"OK. Well, geez, I didn't know there would be so many of them.
"I fly over these fields every day and there is usually hardly anyone down there."
The male paused a moment — deep in dove thought.
"Heeey! They brought in ringers! That's not fair!"
Its mate slapped her wing to her head.
"Didn't you read about all the hunters that were expected to swarm the Imperial Valley for opening season. It was in the Press."
"Don't read it," the dove said and wagged its wing. "Not enough coverage of seed varieties and shiny things."
"Well, you have a point there," his mate responded.
The female continued, "Look. We're surrounded by these beer-soaked hicks with guns. Let's just try to hole up here for a few weeks."
The male dove considered the sentiment but said, "What about food. There's nothing to eat in these dunes."
He stood up proud and straight; thrusting his breast out.
"We have no choice but to confront the hunters.
"Let's go — let's go forage for food. I'm hungry and I'm not going to live in fear of men and women who dress in camouflage and then sit in a gray cement ditch!"
With that, the doves flapped into the air.
They headed toward the edge of the dunes, scanning for any sign of hunters.

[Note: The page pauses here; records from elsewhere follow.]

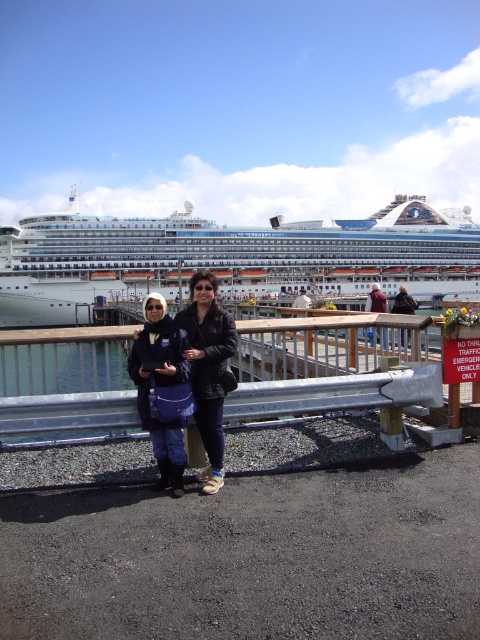 In the scene shown: You are a photographer trying to capture a photo of both the black leather jacket at center and the blue denim jacket at center. Which jacket should you focus on first to ensure it appears sharp in the foreground?

The black leather jacket at center is further to the viewer than the blue denim jacket at center, so you should focus on the black leather jacket at center first to ensure it is sharp in the foreground. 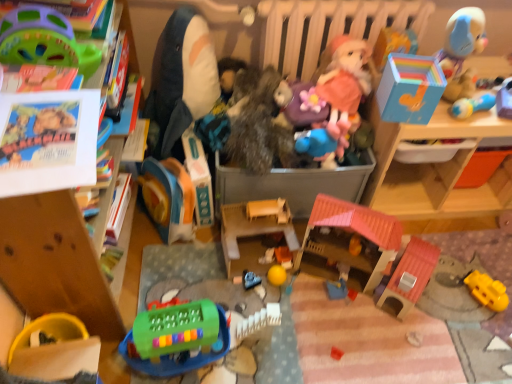 In order to click on vacant area in front of wooden toy storage at upper right in this screenshot , I will do `click(442, 294)`. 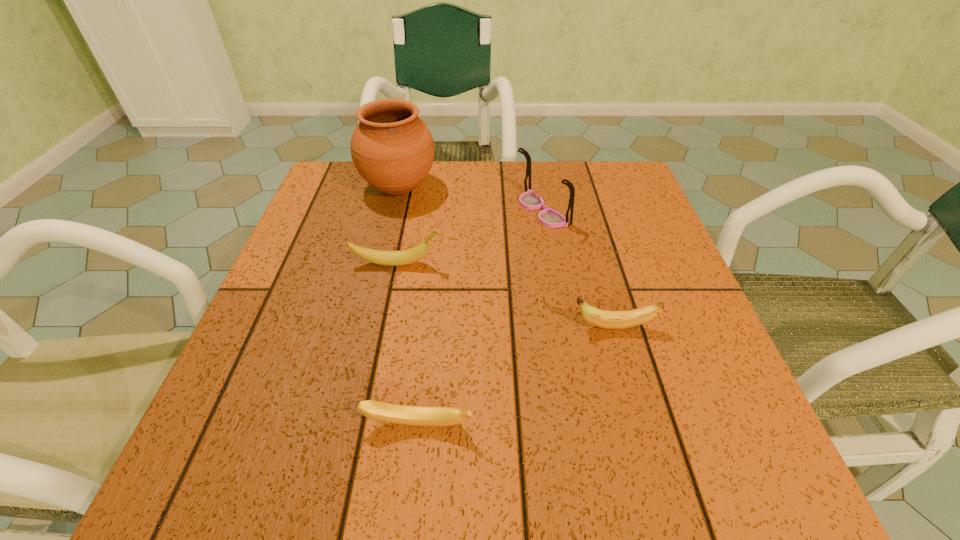 Find the location of a particular element. This screenshot has height=540, width=960. vacant space in between the third nearest object and the spectacles is located at coordinates (468, 237).

Identify the location of free space that is in between the spectacles and the second shortest object. The height and width of the screenshot is (540, 960). click(x=577, y=269).

Find the location of `empty space between the second nearest object and the shortest banana`. empty space between the second nearest object and the shortest banana is located at coordinates (516, 376).

The width and height of the screenshot is (960, 540). Identify the location of free space that is in between the second tallest object and the shortest banana. click(x=480, y=318).

I want to click on vacant area between the spectacles and the tallest object, so click(x=470, y=199).

At what (x,y) coordinates should I click in order to perform the action: click on free space between the rightmost banana and the spectacles. Please return your answer as a coordinate pair (x, y). Looking at the image, I should click on (577, 269).

At what (x,y) coordinates should I click in order to perform the action: click on free space between the shortest object and the rightmost banana. Please return your answer as a coordinate pair (x, y). The height and width of the screenshot is (540, 960). Looking at the image, I should click on (516, 376).

The width and height of the screenshot is (960, 540). In order to click on free point between the tallest object and the nearest banana in this screenshot , I will do `click(408, 306)`.

Find the location of a particular element. This screenshot has width=960, height=540. object that is the closest to the second tallest banana is located at coordinates (400, 414).

Where is `object that is the closest to the farthest banana`? The image size is (960, 540). object that is the closest to the farthest banana is located at coordinates (392, 149).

They shot out of cover and darted over a cement canal near an alfalfa field.
"Blam! Blam!" Shots rang out.
Pellets whizzed by the female doves wing. .. again.
The male dove hit the dove afterburners and pulled a hard right spin followed by a left into a barrel roll.
The female dove zigged in the opposite direction and shot down to fly closer to the ground.
She looked back after hearing the customary round of expletives from the hunters and saw her mate still darting back and forth, up and down.
"You made it, dummy! You can stop with the zigging now," she said in the practically silent mode of speech doves use to communicate.
The male dove looked back, a grin breaking out of on its beak.
"What is it? What's so amusing," the female asked.
"I owed that dove 50 bucks," the male dove said. "Ha!"
The female dove shook her head for what seemed like the 15th time since the sun cracked the horizon.
"Those clods back there really helped a brother out.
"I take back what I said earlier. Hunting season? — I love it!"
He laughed and soared high above the township of Heber.
Every once in a while he craned his neck to the left and then to the right; looking for something.
Another smile crossed his beak.
The female said, "Can we get something to eat now, huh?"
"Sure babe," the male said and they swooped toward a small private field owned by a kindly old woman who loved birds.